Yaryna Tsymbal: If we speak only about the Futurist writers, most of them they have been repressed throughout the time of the Big Terror in 1934-1937. So, those people who have stayed alive, they haven’t continued working in the Futurist direction after that. Later on, basically in the 90s already, because, for example, Mykhailo’s Semenko poetries have only been republished in 1988, the same for Mike Johanssen as well. So interest to them has not been restored in the 90s. For example, Serhiy Zhadan has had his thesis as well about Futurists.

Ihor Oksametnyi: Okay. And the second question is: Do you believe if the Futurists would have the modern technologies right now, so they would have had a better scale of planning?

Yaryna Tsymbal: Yes, I do believe. Actually, I do believe even if they had the digital technology in this access to information that we have, then I am sure the arts would have been on the bigger scale, than we can see it right now. And I do know if the aliens, Martians knew about Semenko, then I know that with our opportunities you would definitely be limited to that and aliens would definitely know about Semenko having our opportunities by now.

Ihor Oksametnyi: Okay. Thank you very much. You know, our time has already come to an end. And I would like to thank all of you, our dear panelists for your participation in the round table. Thank you for having us time. Thank you very much for your speeches that you presented to us. I would like to invite to our exhibitions anytime.
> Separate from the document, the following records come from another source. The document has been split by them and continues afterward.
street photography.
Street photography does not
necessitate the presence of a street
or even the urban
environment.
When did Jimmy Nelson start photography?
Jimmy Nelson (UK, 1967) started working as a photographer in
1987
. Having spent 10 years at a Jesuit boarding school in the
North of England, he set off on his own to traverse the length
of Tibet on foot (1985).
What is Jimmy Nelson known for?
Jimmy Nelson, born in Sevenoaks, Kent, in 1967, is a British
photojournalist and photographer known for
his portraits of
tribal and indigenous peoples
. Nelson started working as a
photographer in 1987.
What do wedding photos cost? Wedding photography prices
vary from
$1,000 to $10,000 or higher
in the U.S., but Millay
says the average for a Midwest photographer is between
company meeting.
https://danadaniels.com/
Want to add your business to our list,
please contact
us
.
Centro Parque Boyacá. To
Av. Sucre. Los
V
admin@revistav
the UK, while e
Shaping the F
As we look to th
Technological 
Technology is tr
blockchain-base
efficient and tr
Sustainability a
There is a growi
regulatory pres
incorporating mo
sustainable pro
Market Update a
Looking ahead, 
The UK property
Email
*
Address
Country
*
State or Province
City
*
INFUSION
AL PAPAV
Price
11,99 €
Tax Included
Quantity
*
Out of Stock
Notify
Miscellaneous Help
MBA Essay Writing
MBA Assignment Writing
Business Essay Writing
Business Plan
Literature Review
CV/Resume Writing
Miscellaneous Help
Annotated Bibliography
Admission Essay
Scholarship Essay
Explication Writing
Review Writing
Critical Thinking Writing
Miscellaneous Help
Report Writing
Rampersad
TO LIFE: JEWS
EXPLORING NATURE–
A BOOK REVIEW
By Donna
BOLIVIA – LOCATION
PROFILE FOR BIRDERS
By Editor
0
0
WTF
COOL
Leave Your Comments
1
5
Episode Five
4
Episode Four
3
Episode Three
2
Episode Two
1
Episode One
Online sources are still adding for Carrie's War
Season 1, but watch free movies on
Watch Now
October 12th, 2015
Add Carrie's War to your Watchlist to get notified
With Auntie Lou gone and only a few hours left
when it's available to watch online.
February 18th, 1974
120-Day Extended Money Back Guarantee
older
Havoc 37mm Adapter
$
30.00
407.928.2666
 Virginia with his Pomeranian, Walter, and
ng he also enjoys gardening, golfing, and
Pjotr, if you have opportunity to join us in Kyiv, it would have been the greatest pleasure for us to see you in Kyiv in “Mystetskyi Arsenal”. At least Pshemyslav has told us that he is planning to visit us in January if everything will be okay.

Ihor Oksametnyi: Anyway, I do hope we will be able to have 3D tour as well and you will be able to see it, if you won’t be able to make it. And we have constant updates on our site and we have different visual information as well, so you can make some taste of this exhibition already. Thank you very much. We would like to thank the whole team that has been supporting us throughout this time, throughout this round table. I want to thank Yulia Olenina for her support. And we would like to thank our interpreters as well. And we would like to thank all of the people who have been listening to us, who have been watching us closely. Thank you for your attention. And before we closing I would also ask you to take a look at the site of “Mystetskyi Arsenal”. We already have the program of the parallel events that is going to take place starting from tomorrow. This program is going to be updated on a weekly basis. I am sure that something new and interesting is going to be happening for everyone of you and I am sure that by the end of October, on the 29th of October we are going to have a performance by Serhiy Zhadan, that has been already mentioned by Yaryna. We are going to have his musical performance coming in. So, please, I would like to invite you once again to “Futuromarennia” project in “Mystetskyi Arsenal” that has been supported by Ukrainian Cultural Fund. Thank you for your attention. Have a nice evening. Good bye.

The two-day roundtable took place within the framework of the Futuromarennia exhibition with the support of the Ukrainian Cultural Foundation.